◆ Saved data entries

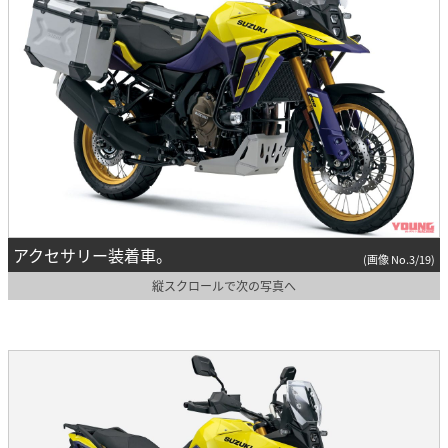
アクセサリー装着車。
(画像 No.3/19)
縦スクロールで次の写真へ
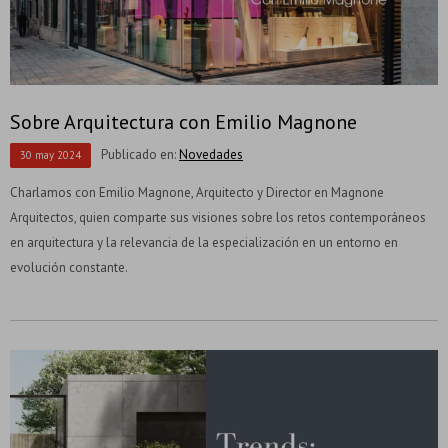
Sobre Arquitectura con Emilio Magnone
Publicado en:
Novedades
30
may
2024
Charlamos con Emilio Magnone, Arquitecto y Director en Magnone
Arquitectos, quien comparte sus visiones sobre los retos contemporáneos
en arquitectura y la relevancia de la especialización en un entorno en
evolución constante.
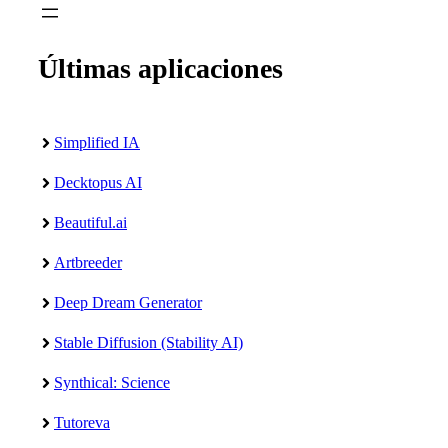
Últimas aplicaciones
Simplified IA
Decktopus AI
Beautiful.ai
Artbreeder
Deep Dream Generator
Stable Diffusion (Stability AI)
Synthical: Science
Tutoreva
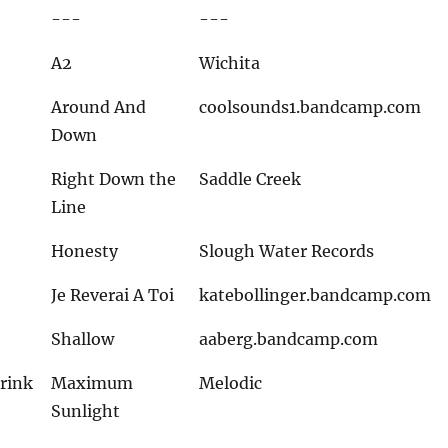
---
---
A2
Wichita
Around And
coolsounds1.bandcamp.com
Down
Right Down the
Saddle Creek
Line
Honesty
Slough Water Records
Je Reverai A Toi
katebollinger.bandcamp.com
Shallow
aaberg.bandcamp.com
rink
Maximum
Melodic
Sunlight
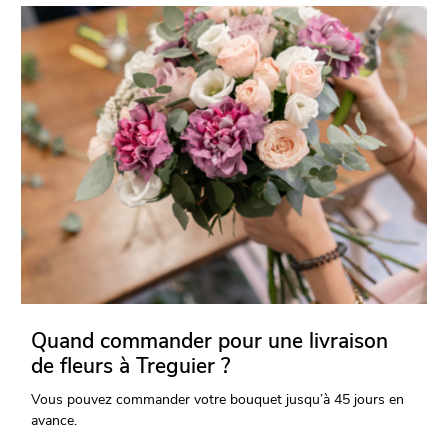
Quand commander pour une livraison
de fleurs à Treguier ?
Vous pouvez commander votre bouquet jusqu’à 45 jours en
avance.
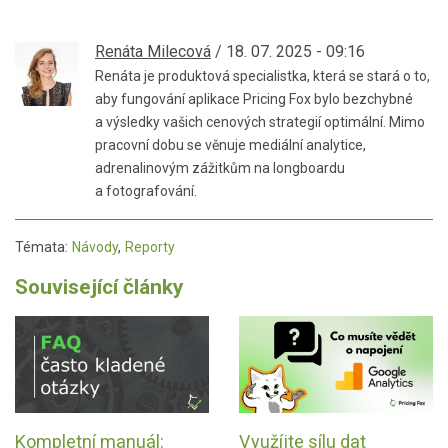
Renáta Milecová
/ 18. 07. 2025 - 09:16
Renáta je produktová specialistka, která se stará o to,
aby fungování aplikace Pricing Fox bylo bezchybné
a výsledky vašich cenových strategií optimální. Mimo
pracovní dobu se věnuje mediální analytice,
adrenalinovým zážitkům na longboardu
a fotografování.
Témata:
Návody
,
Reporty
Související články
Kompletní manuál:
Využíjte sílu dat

◆ REQUIRED ACTION
Output the records above verbatim. Pictures stay out.

◆ EXERCISE RESPONSE
アクセサリー装着車。
(画像 No.3/19)
縦スクロールで次の写真へ
Sobre Arquitectura con Emilio Magnone
Publicado en:
Novedades
30
may
2024
Charlamos con Emilio Magnone, Arquitecto y Director en Magnone
Arquitectos, quien comparte sus visiones sobre los retos contemporáneos
en arquitectura y la relevancia de la especialización en un entorno en
evolución constante.
Últimas aplicaciones
Simplified IA
Decktopus AI
Beautiful.ai
Artbreeder
Deep Dream Generator
Stable Diffusion (Stability AI)
Synthical: Science
Tutoreva
---
---
A2
Wichita
Around And
coolsounds1.bandcamp.com
Down
Right Down the
Saddle Creek
Line
Honesty
Slough Water Records
Je Reverai A Toi
katebollinger.bandcamp.com
Shallow
aaberg.bandcamp.com
rink
Maximum
Melodic
Sunlight
Quand commander pour une livraison
de fleurs à Treguier ?
Vous pouvez commander votre bouquet jusqu’à 45 jours en
avance.
Renáta Milecová
/ 18. 07. 2025 - 09:16
Renáta je produktová specialistka, která se stará o to,
aby fungování aplikace Pricing Fox bylo bezchybné
a výsledky vašich cenových strategií optimální. Mimo
pracovní dobu se věnuje mediální analytice,
adrenalinovým zážitkům na longboardu
a fotografování.
Témata:
Návody
,
Reporty
Související články
Kompletní manuál:
Využíjte sílu dat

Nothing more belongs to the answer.